* **Required action**:
All of the data below should be printed again word for word, pictures excluded.

*** Excerpted records Section Begins ***

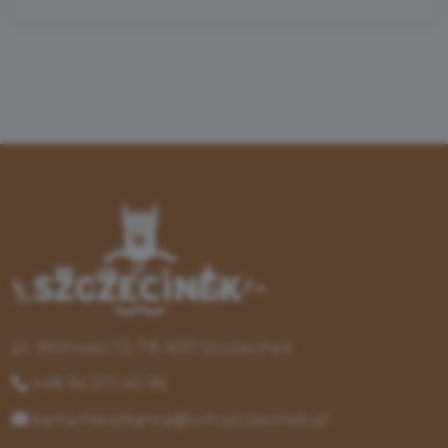
pl. Wolności 13, 78-400 Szczecinek
+48 94 371 40 96
karta.mieszkanca@um.szczecinek.pl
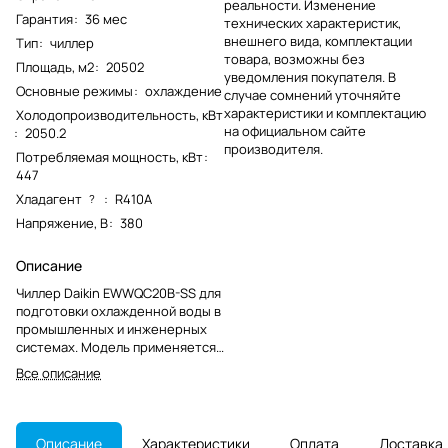
реальности. Изменение
Гарантия
:
36 мес
технических характеристик,
внешнего вида, комплектации
Тип
:
чиллер
товара, возможны без
Площадь, м2
:
20502
уведомления покупателя. В
Основные режимы
:
охлаждение
случае сомнений уточняйте
характеристики и комплектацию
Холодопроизводительность, кВт
на официальном сайте
:
2050.2
производителя.
Потребляемая мощность, кВт
:
447
Хладагент
:
R410A
?
Напряжение, В
:
380
Описание
Чиллер Daikin EWWQC20B-SS для
подготовки охлажденной воды в
промышленных и инженерных
системах. Модель применяется
в центральных контурах
Все описание
холодоснабжения и снята с
производства.
Описание
Характеристики
Оплата
Доставка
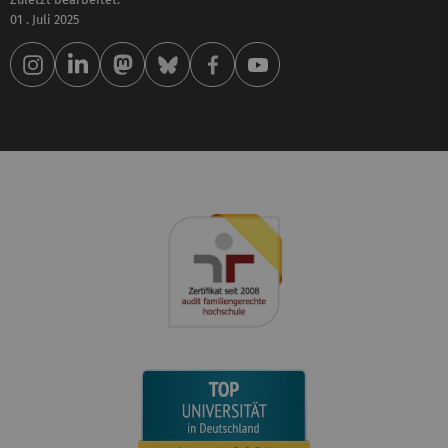
01 . Juli 2025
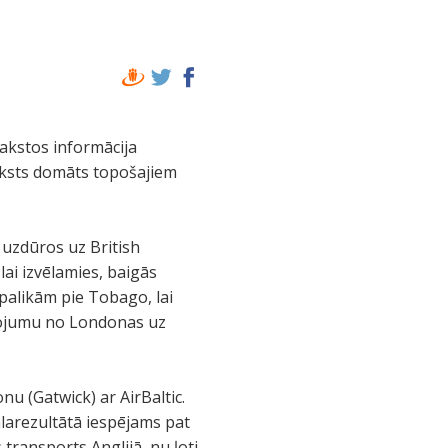
rakstos informācija
raksts domāts topošajiem
 uzdūros uz British
lai izvēlamies, baigās
 palikām pie Tobago, lai
idojumu no Londonas uz
u (Gatwick) ar AirBaltic.
galarezultātā iespējams pat
 transports Anglijā, nu ļoti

*** Excerpted records Section Ends ***

* **Solution to this task**:
pl. Wolności 13, 78-400 Szczecinek
+48 94 371 40 96
karta.mieszkanca@um.szczecinek.pl
реальности. Изменение
Гарантия
:
36 мес
технических характеристик,
внешнего вида, комплектации
Тип
:
чиллер
товара, возможны без
Площадь, м2
:
20502
уведомления покупателя. В
Основные режимы
:
охлаждение
случае сомнений уточняйте
характеристики и комплектацию
Холодопроизводительность, кВт
на официальном сайте
:
2050.2
производителя.
Потребляемая мощность, кВт
:
447
Хладагент
:
R410A
?
Напряжение, В
:
380
Описание
Чиллер Daikin EWWQC20B-SS для
подготовки охлажденной воды в
промышленных и инженерных
системах. Модель применяется
в центральных контурах
Все описание
холодоснабжения и снята с
производства.
Описание
Характеристики
Оплата
Доставка
01 . Juli 2025
rakstos informācija
raksts domāts topošajiem
 uzdūros uz British
lai izvēlamies, baigās
 palikām pie Tobago, lai
idojumu no Londonas uz
u (Gatwick) ar AirBaltic.
galarezultātā iespējams pat
 transports Anglijā, nu ļoti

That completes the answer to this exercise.